Locked Room Mystery - True Crimes

True Crimes

  • Alfred Russel Wallace described events occurring in the Baltic in 1844: "During the disturbances at the Cemetery of Ahrensburg in the island of Oesel, where coffins were overturned in locked vaults, and the case was investigated by an official commission, the horses of country people visiting the cemetery were often so alarmed and excited that they became covered with sweat and foam. Sometimes they threw themselves on the ground where they struggled in apparent agony, and, notwithstanding the immediate resort to remedial measures, several died within a day or two. In this case, as in so many others, although the commission made a most rigid investigation and applied the strictest tests, no natural cause for the disturbances was ever discovered."

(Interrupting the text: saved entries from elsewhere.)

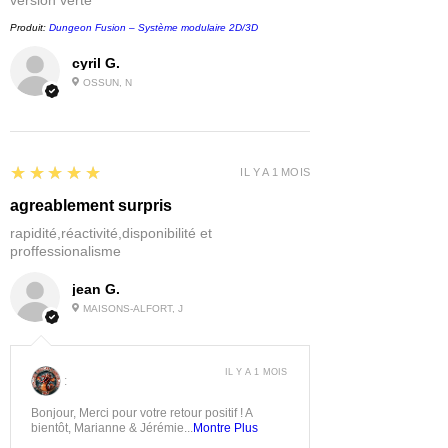
version verte
Produit:
Dungeon Fusion – Système modulaire 2D/3D
cyril G.
OSSUN, N
5
★★★★★
IL Y A 1 MOIS
agreablement surpris
rapidité,réactivité,disponibilité et
proffessionalisme
jean G.
MAISONS-ALFORT, J
IL Y A 1 MOIS
:
Bonjour, Merci pour votre retour positif ! A
bientôt, Marianne & Jérémie...
Montre Plus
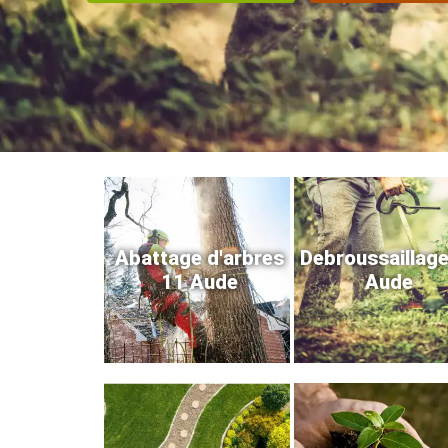
Abattage d'arbres
Debroussaillag
11 Aude
Aude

  • George Colvocoresses, captain of the USS Saratoga during the American Civil War was, according to his biography, mysteriously murdered in Bridgeport, Connecticut on June 3, 1872 while on his way to New York. According to his great-great-granddaughter, however, his insurers later alleged that his death was a suicide, as the bullet wound he suffered was conveyed at close range through his heart, without the bullet penetrating his outer garments. It remains unexplained why, if this were the case, he would choose the busiest time of day on a busy street, nor why his shirt remained tucked in his trousers after death.

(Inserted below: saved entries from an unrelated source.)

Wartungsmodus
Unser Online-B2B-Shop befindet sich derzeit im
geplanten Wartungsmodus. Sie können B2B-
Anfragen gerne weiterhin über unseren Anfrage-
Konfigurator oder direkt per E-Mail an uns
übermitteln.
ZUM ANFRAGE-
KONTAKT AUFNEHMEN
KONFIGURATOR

  • According to a report in The New York Times, March 10 and 11, 1929, Isidore Fink, of 4 East 132nd Street, New York City, was in his Fifth Avenue Laundry on the night of March 9, 1929 with the windows closed and door of the room bolted. A neighbor heard screams and the sound of blows (but no shots) and called the police who were unable to get in. A young boy was lifted through the transom and was able to unbolt the door. On the floor lay Fink with two bullet wounds in his chest and one in his left wrist, which was powder-marked. He was dead. There was money in his pockets, and the cash register had not been touched. No weapon was found. The man had died instantly, or almost instantly. There was a theory that the murderer had crawled through the transom. But to do so he would have had to be no bigger than a small boy and would have had to leave the same way, as the door was bolted. Another theory had the murderer firing through the transom, but Fink's wrist was powder-burned, indicating that he had not been fired at from a distance. More than two years later, Police Commissioner Mulrooney, in a radio-talk, called this murder in a closed room an "insoluble mystery." The crime was said to have inspired William March's "The Bird House" and Ben Hecht's "The Mystery of the Fabulous Laundryman."

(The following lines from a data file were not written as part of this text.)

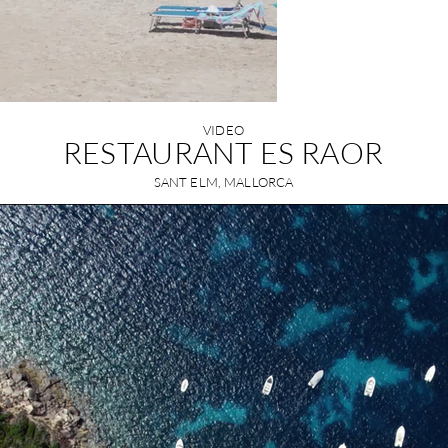
VIDEO
RESTAURANT ES RAOR
SANT ELM, MALLORCA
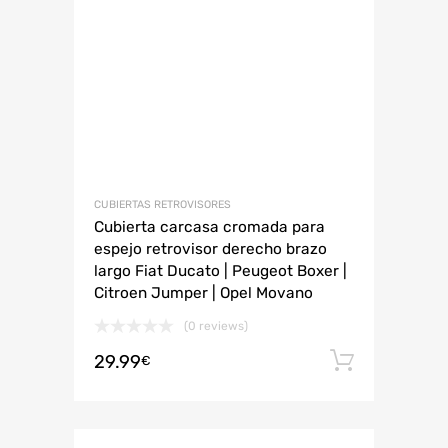
CUBIERTAS RETROVISORES
Cubierta carcasa cromada para
espejo retrovisor derecho brazo
largo Fiat Ducato | Peugeot Boxer |
Citroen Jumper | Opel Movano
(0 reviews)
29.99
Añadir 
€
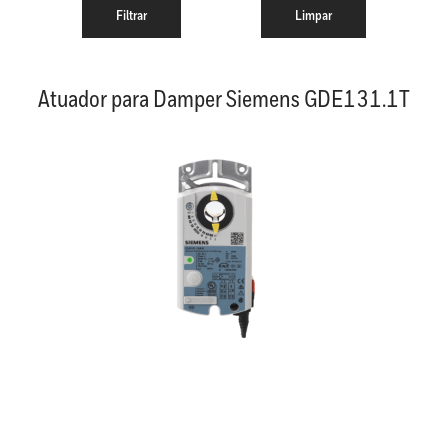
Atuador para Damper Siemens GDE131.1T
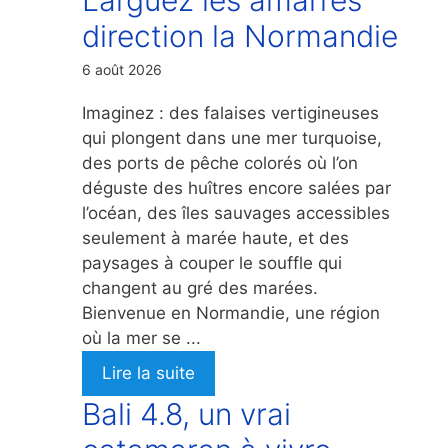
direction la Normandie
6 août 2026
Imaginez : des falaises vertigineuses
qui plongent dans une mer turquoise,
des ports de pêche colorés où l’on
déguste des huîtres encore salées par
l’océan, des îles sauvages accessibles
seulement à marée haute, et des
paysages à couper le souffle qui
changent au gré des marées.
Bienvenue en Normandie, une région
où la mer se ...
Lire la suite
Bali 4.8, un vrai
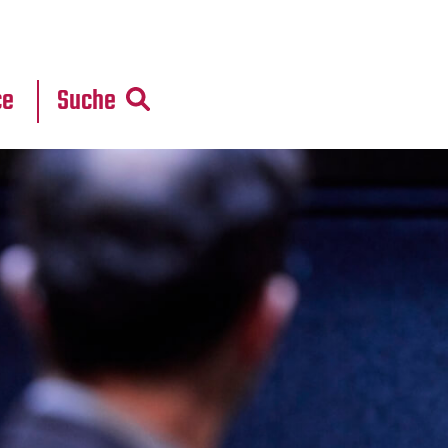
r
daten
ce
Suche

  • On the 16th of May 1937, Laetitia Toureaux was found stabbed to death in an otherwise empty 1st class compartment of the Paris Metro. The subway train had left the terminus, Porte de Charenton, at 6:27 p.m. and had arrived at the next station, Porte DorĂ©e, at 6:28 p.m. Witnesses at both stations swore nobody was seen getting in or out of the compartment, and witnesses in both adjacent compartments swore that nobody had tried to enter the one where Mlle. Toureaux's body was found. The murderer had one minute and twenty seconds at his or her disposal. Neither the murderer nor the method of his or her escape was ever discovered.